§ **Assignment**
Repeat these records exactly, pictures excluded.
===== The data =====
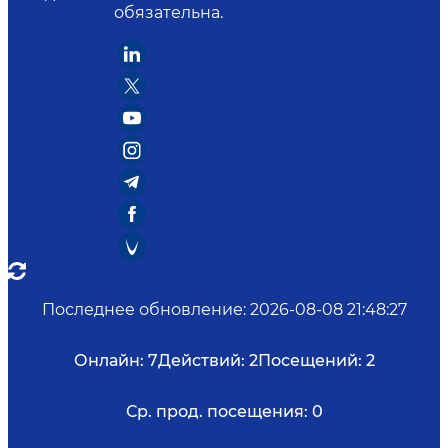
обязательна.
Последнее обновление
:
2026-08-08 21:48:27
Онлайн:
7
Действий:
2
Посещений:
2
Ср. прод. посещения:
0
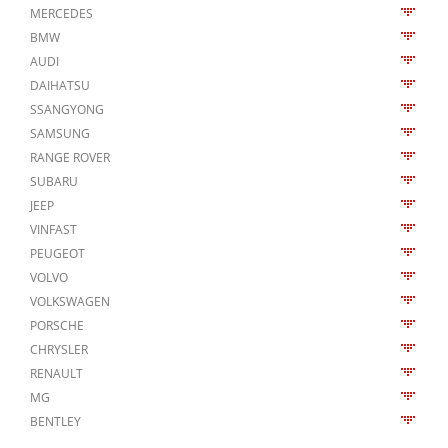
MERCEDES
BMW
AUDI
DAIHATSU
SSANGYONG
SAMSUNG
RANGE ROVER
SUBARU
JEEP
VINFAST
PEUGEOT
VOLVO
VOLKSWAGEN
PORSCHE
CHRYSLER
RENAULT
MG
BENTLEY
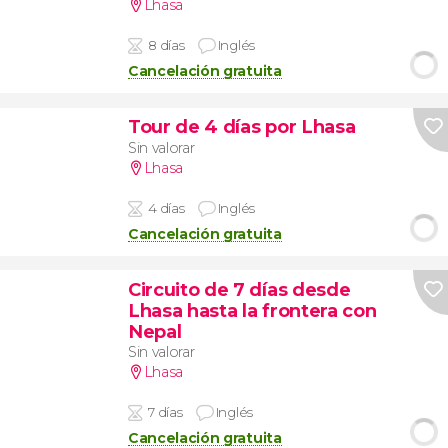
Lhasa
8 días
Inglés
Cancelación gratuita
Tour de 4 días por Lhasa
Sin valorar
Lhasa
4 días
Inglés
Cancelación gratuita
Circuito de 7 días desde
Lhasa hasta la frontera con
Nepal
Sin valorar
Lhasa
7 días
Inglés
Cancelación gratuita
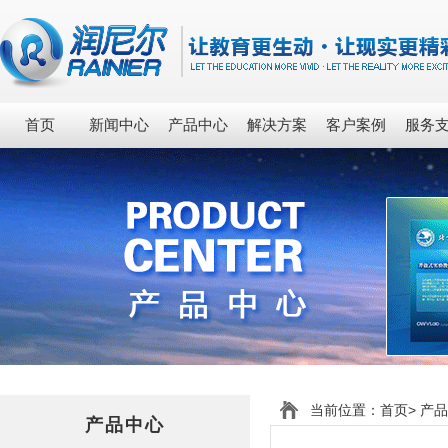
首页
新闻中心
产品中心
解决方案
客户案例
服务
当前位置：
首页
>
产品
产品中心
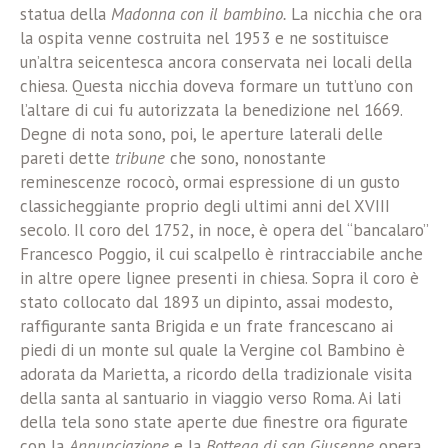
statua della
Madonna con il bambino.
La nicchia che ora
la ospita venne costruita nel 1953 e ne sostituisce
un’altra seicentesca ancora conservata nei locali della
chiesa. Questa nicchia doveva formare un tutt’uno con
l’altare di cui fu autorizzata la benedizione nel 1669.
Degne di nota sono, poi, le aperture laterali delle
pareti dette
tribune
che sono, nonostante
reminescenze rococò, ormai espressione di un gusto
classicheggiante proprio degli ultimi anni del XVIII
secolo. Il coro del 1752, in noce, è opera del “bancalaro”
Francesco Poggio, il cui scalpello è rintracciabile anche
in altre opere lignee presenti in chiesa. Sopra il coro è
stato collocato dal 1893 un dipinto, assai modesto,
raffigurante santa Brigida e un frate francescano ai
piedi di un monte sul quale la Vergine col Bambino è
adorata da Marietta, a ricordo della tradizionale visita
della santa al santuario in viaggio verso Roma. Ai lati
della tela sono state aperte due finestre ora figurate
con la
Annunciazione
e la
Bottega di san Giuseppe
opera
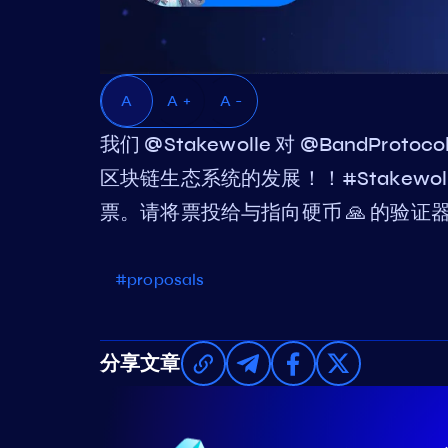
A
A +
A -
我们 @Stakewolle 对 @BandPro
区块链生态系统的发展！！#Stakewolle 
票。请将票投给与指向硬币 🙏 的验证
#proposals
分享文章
=====
§ **Response to this exercise**
обязательна.
Последнее обновление
:
2026-08-08 21:48:27
Онлайн:
7
Действий:
2
Посещений:
2
Ср. прод. посещения:
0
MERCEDES
BMW
AUDI
DAIHATSU
SSANGYONG
SAMSUNG
RANGE ROVER
SUBARU
JEEP
VINFAST
PEUGEOT
VOLVO
VOLKSWAGEN
PORSCHE
CHRYSLER
RENAULT
MG
BENTLEY
Lhasa
8 días
Inglés
Cancelación gratuita
Tour de 4 días por Lhasa
Sin valorar
Lhasa
4 días
Inglés
Cancelación gratuita
Circuito de 7 días desde
Lhasa hasta la frontera con
Nepal
Sin valorar
Lhasa
7 días
Inglés
Cancelación gratuita
首页
新闻中心
产品中心
解决方案
客户案例
服务
当前位置：
首页
>
产品
产品中心
statua della
Madonna con il bambino.
La nicchia che ora
la ospita venne costruita nel 1953 e ne sostituisce
un’altra seicentesca ancora conservata nei locali della
chiesa. Questa nicchia doveva formare un tutt’uno con
l’altare di cui fu autorizzata la benedizione nel 1669.
Degne di nota sono, poi, le aperture laterali delle
pareti dette
tribune
che sono, nonostante
reminescenze rococò, ormai espressione di un gusto
classicheggiante proprio degli ultimi anni del XVIII
secolo. Il coro del 1752, in noce, è opera del “bancalaro”
Francesco Poggio, il cui scalpello è rintracciabile anche
in altre opere lignee presenti in chiesa. Sopra il coro è
stato collocato dal 1893 un dipinto, assai modesto,
raffigurante santa Brigida e un frate francescano ai
piedi di un monte sul quale la Vergine col Bambino è
adorata da Marietta, a ricordo della tradizionale visita
della santa al santuario in viaggio verso Roma. Ai lati
della tela sono state aperte due finestre ora figurate
con la
Annunciazione
e la
Bottega di san Giuseppe
opera
A
A +
A -
我们 @Stakewolle 对 @BandPro
区块链生态系统的发展！！#Stakewolle 
票。请将票投给与指向硬币 🙏 的验证
#proposals
分享文章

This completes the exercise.